Zgodnie z art. 183 p.p.s.a., Naczelny Sąd Administracyjny rozpoznaje sprawę w granicach skargi kasacyjnej, bierze jednak z urzędu pod rozwagę nieważność postępowania. Jeżeli nie wystąpiły przesłanki nieważności postępowania wymienione w art. 183 § 2 p.p.s.a., a w rozpoznawanej sprawie nie wystąpiły, to Sąd związany jest granicami skargi kasacyjnej.

Skarga kasacyjna została oparta na usprawiedliwionych podstawach. Jednak nie wszystkie zawarte w niej zarzuty okazały się zasadne.

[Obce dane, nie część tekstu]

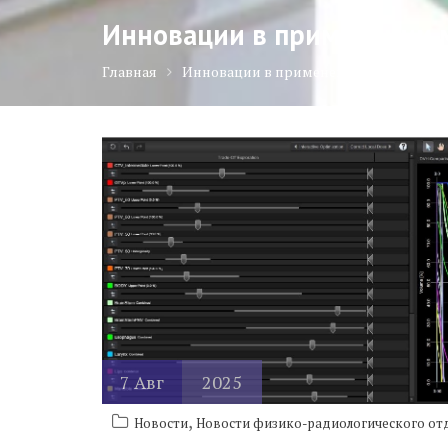
Инновации в применении м
Главная
Инновации в применении медицинско
7
Авг
2025
,
Новости
Новости физико-радиологического от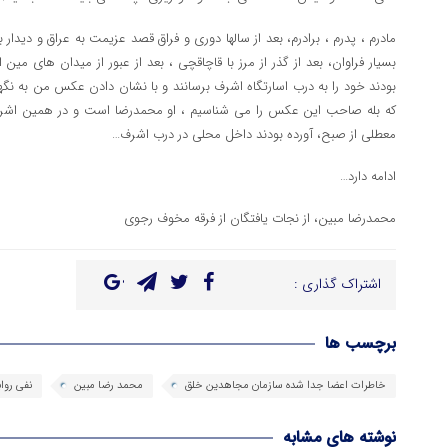
مادرم ، پدرم ، برادرم، بعد از سالها دوری و فراق قصد عزیمت به عراق و دیدار 
بسیار فراوان، بعد از گذر از مرز با قاچاقچی ، بعد از عبور از میدان های مین
بودند خود را به درب اسارتگاه اشرف برسانند و با نشان دادن عکس من به نگهب
که بله صاحب این عکس را می شناسیم ، او محمدرضا است و در همین اشرف ال
معطلی از صبح، آورده بودند داخل محلی در درب اشرف…
ادامه دارد…
محمدرضا مبین، از نجات یافتگان از فرقه مخوف رجوی
اشتراک گذاری :
برچسب ها
خاطرات اعضا جدا شده سازمان مجاهدین خلق
محمد رضا مبین
نفی روا
نوشته های مشابه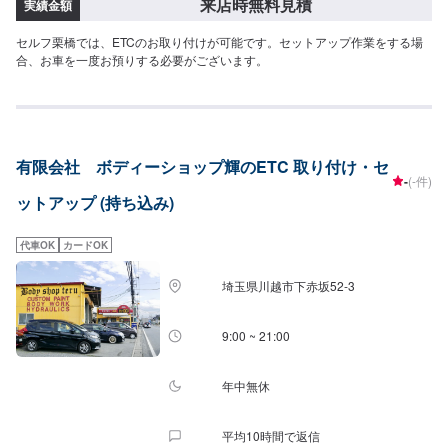
来店時無料見積
実績金額
セルフ栗橋では、ETCのお取り付けが可能です。セットアップ作業をする場
合、お車を一度お預りする必要がございます。
有限会社 ボディーショップ輝のETC 取り付け・セ
-
(-件)
ットアップ (持ち込み)
代車OK
カードOK
埼玉県川越市下赤坂52‐3
9:00 ~ 21:00
年中無休
平均10時間で返信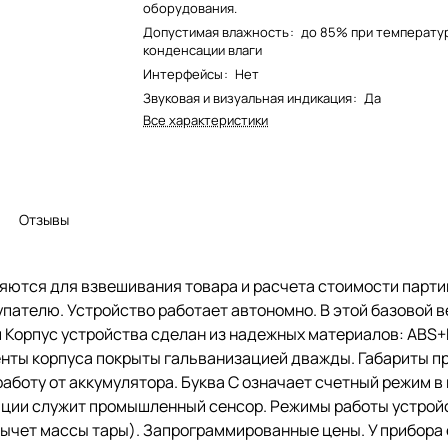
оборудования.
Допустимая влажность
:
до 85% при температур
конденсации влаги
Интерфейсы
:
Нет
Звуковая и визуальная индикация
:
Да
Все характеристики
Отзывы
яются для взвешивания товара и расчета стоимости парти
упателю. Устройство работает автономно. В этой базовой 
 Корпус устройства сделан из надежных материалов: ABS+
нты корпуса покрыты гальванизацией дважды. Габариты пр
 работу от аккумулятора. Буква С означает счетный режим 
ации служит промышленный сенсор. Режимы работы устрой
вычет массы тары). Запрограммированные цены. У прибора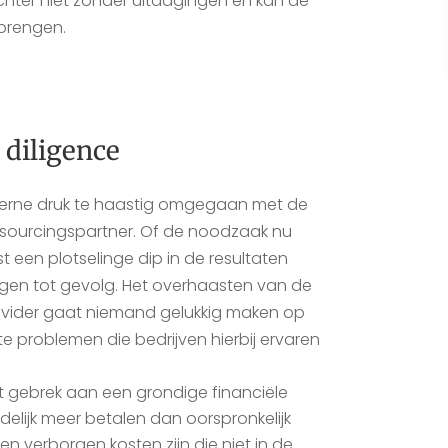
chter niet zonder uitdagingen en kan de
 brengen.
 diligence
terne druk te haastig omgegaan met de
sourcingspartner. Of de noodzaak nu
t een plotselinge dip in de resultaten
gen tot gevolg. Het overhaasten van de
ovider gaat niemand gelukkig maken op
ste problemen die bedrijven hierbij ervaren
et gebrek aan een grondige financiële
ndelijk meer betalen dan oorspronkelijk
n verborgen kosten zijn die niet in de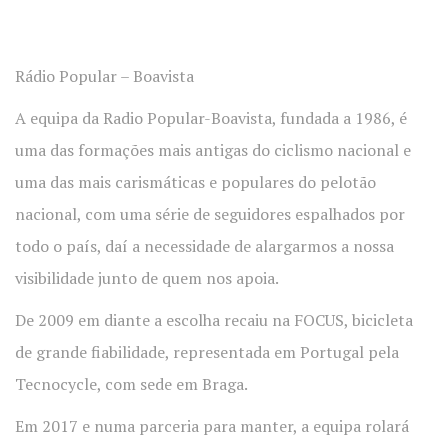
Rádio Popular – Boavista
A equipa da Radio Popular-Boavista, fundada a 1986, é
uma das formações mais antigas do ciclismo nacional e
uma das mais carismáticas e populares do pelotão
nacional, com uma série de seguidores espalhados por
todo o país, daí a necessidade de alargarmos a nossa
visibilidade junto de quem nos apoia.
De 2009 em diante a escolha recaiu na FOCUS, bicicleta
de grande fiabilidade, representada em Portugal pela
Tecnocycle, com sede em Braga.
Em 2017 e numa parceria para manter, a equipa rolará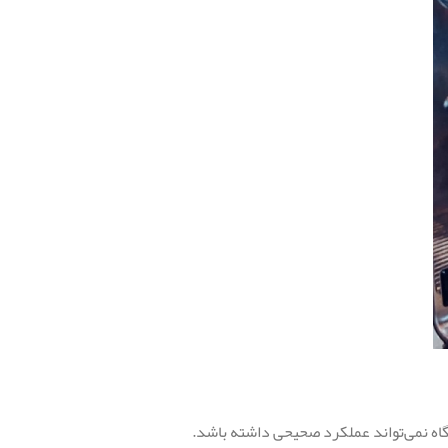
گاه نمی‌تواند عملکرد صحیحی داشته باشد.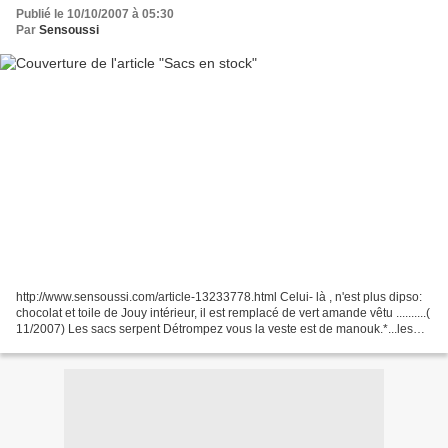
Publié le 10/10/2007 à 05:30
Par
Sensoussi
http://www.sensoussi.com/article-13233778.html Celui- là , n'est plus dipso:
chocolat et toile de Jouy intérieur, il est remplacé de vert amande vêtu ..........(
11/2007) Les sacs serpent Détrompez vous la veste est de manouk.*...les
sacs maison pur souche...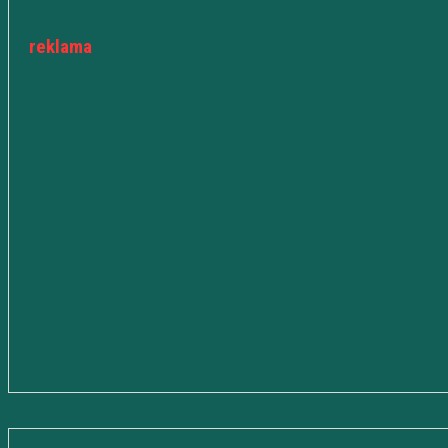
reklama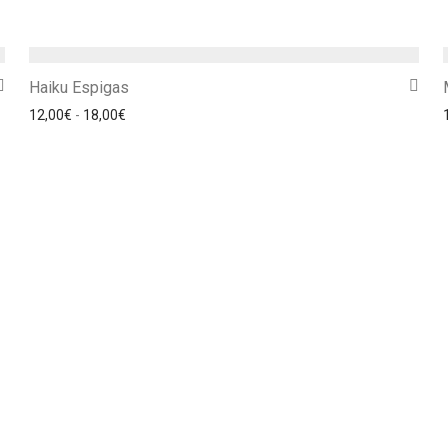
Haiku Espigas
Rango de precios: desde 12,00€ hasta 18,00€
12,00
€
-
18,00
€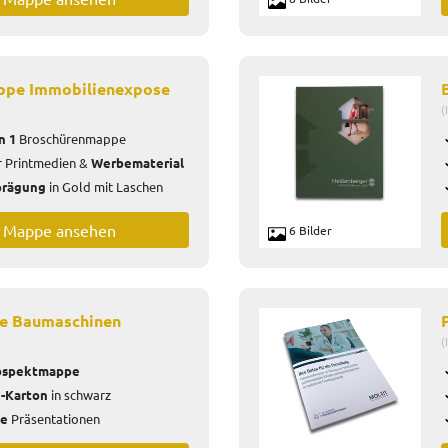
ppe Immobilienexpose
(
in 1
Broschürenmappe
r
Printmedien &
Werbematerial
prägung
in Gold mit Laschen
e Mappe ansehen
6 Bilder
e Baumaschinen
(
ospektmappe
c-Karton
in schwarz
ve
Präsentationen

Przed przystąpieniem do oceny poszczególnych zarzutów skargi kasacyjnej zasadne jest przytoczenie postanowień art. 45 u.p.p. Zgodnie z ustępem 1. tego przepisu kontrola działalności gospodarczej przedsiębiorców jest przeprowadzana na zasadach określonych w niniejszej ustawie, chyba że zasady i tryb kontroli wynikają z ratyfikowanych umów międzynarodowych albo bezpośrednio stosowanych przepisów prawa Unii Europejskiej. Natomiast zgodnie z ustępem 2. tej regulacji w zakresie nieuregulowanym w niniejszym rozdziale stosuje się odrębne przepisy.

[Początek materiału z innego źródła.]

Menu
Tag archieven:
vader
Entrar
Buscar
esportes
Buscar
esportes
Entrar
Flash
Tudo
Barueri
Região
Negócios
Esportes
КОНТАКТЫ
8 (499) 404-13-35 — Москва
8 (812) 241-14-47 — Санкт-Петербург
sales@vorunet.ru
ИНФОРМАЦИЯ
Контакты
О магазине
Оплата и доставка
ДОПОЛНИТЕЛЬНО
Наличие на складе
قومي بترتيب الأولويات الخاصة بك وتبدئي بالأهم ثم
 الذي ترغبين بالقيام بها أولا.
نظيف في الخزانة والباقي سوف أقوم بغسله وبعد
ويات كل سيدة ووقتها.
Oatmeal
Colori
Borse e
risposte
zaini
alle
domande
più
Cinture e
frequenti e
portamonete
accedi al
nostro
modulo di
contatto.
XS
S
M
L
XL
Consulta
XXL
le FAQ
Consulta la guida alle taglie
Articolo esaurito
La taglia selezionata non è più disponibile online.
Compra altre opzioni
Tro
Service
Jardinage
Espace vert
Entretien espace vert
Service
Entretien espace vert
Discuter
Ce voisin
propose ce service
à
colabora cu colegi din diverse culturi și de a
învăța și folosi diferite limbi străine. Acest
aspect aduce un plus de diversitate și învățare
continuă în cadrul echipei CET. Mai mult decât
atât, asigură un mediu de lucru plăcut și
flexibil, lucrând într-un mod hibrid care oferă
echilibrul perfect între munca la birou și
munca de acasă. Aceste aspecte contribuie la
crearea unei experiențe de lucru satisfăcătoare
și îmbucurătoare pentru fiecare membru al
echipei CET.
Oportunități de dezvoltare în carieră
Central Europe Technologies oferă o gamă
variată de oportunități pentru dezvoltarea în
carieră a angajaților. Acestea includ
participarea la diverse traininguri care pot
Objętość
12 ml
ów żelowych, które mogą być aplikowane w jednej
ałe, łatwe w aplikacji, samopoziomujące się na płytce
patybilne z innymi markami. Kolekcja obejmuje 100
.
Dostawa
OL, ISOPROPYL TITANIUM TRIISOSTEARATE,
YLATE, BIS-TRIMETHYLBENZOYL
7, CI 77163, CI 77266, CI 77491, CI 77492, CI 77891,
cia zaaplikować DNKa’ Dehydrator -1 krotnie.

Powyższe oznacza, że co do zasady kontrola działalności gospodarczej przedsiębiorców ma być przeprowadzana na zasadach określonych w Prawie przedsiębiorców, w zakresie zaś nieuregulowanym w tej ustawie stosuje się w odniesieniu do kontroli przepisy ustaw szczególnych. Organy kontroli mają bezwzględny obowiązek stosowania przepisów rozdziału 5 u.p.p. (art. 45 - 65), z których wynikają określone standardy kontrolowania, a w dalszej kolejności – przepisów ustaw szczególnych. Stosowanie tych ostatnich jest dopuszczalne w zakresie nieuregulowanym w przepisach powołanego rozdziału, przy zastosowaniu licznych wyłączeń wynikających już z samego rozdziału 5 u.p.p.

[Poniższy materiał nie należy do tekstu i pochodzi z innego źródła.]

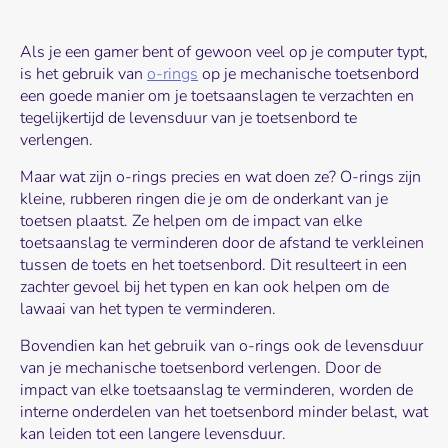
Als je een gamer bent of gewoon veel op je computer typt,
is het gebruik van
o-rings
op je mechanische toetsenbord
een goede manier om je toetsaanslagen te verzachten en
tegelijkertijd de levensduur van je toetsenbord te
verlengen.
Maar wat zijn o-rings precies en wat doen ze? O-rings zijn
kleine, rubberen ringen die je om de onderkant van je
toetsen plaatst. Ze helpen om de impact van elke
toetsaanslag te verminderen door de afstand te verkleinen
tussen de toets en het toetsenbord. Dit resulteert in een
zachter gevoel bij het typen en kan ook helpen om de
lawaai van het typen te verminderen.
Bovendien kan het gebruik van o-rings ook de levensduur
van je mechanische toetsenbord verlengen. Door de
impact van elke toetsaanslag te verminderen, worden de
interne onderdelen van het toetsenbord minder belast, wat
kan leiden tot een langere levensduur.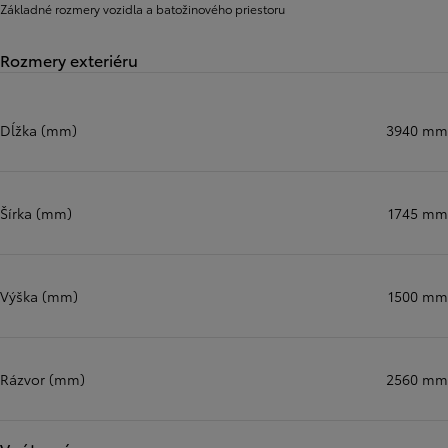
Základné rozmery vozidla a batožinového priestoru
Rozmery exteriéru
Dĺžka (mm)
3940 mm
Šírka (mm)
1745 mm
Výška (mm)
1500 mm
Rázvor (mm)
2560 mm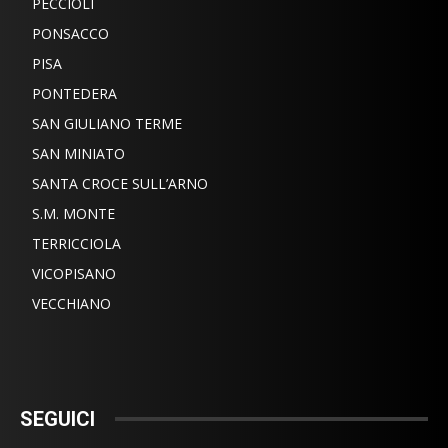
PECCIOLI
PONSACCO
PISA
PONTEDERA
SAN GIULIANO TERME
SAN MINIATO
SANTA CROCE SULL’ARNO
S.M. MONTE
TERRICCIOLA
VICOPISANO
VECCHIANO
SEGUICI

Przechodząc do oceny zarzutów skargi kasacyjnej należy wskazać, że trafny okazał się zarzut zawarty w punkcie a) petitum skargi kasacyjnej.

Zgodnie z art. 48 ust. 3 u.p.p. zawiadomienie o zamiarze wszczęcia kontroli zawiera: 1) oznaczenie organu; 2) datę i miejsce wystawienia; 3) oznaczenie przedsiębiorcy; 4) wskazanie zakresu przedmiotowego kontroli; 5) imię, nazwisko oraz podpis osoby upoważnionej do zawiadomienia z podaniem zajmowanego stanowiska lub funkcji.

Natomiast zgodnie z art. 49 ust. 1 u.p.p. czynności kontrolne mogą być wykonywane przez pracowników organu kontroli po okazaniu przedsiębiorcy albo osobie przez niego upoważnionej legitymacji służbowej upoważniającej do wykonywania takich czynności oraz po doręczeniu upoważnienia do przeprowadzenia kontroli, chyba że odrębne przepisy przewidują możliwość podjęcia kontroli po okazaniu legitymacji. W takim przypadku upoważnienie doręcza się przedsiębiorcy albo osobie przez niego upoważnionej w terminie określonym w tych przepisach, lecz nie później niż w terminie 3 dni roboczych od dnia wszczęcia kontroli. Zgodnie zaś z art. 49 ust. 7 u.p.p. upoważnienie, o którym mowa w ust. 1, zawiera w szczególności: 1) wskazanie podstawy prawnej; 2) oznaczenie organu kontroli; 3) datę i miejsce wystawienia; 4) imię i nazwisko pracownika organu kontroli uprawnionego do przeprowadzenia kontroli oraz numer jego legitymacji służbowej; 5) oznaczenie przedsiębiorcy objętego kontrolą; 6) określenie zakresu przedmiotowego kontroli; 7) wskazanie daty rozpoczęcia i przewidywanego terminu zakończenia kontroli; 8) imię, nazwisko oraz podpis osoby udzielającej upoważnienia z podaniem zajmowanego stanowiska lub funkcji; 9) pouczenie o prawach i obowiązkach przedsiębiorcy.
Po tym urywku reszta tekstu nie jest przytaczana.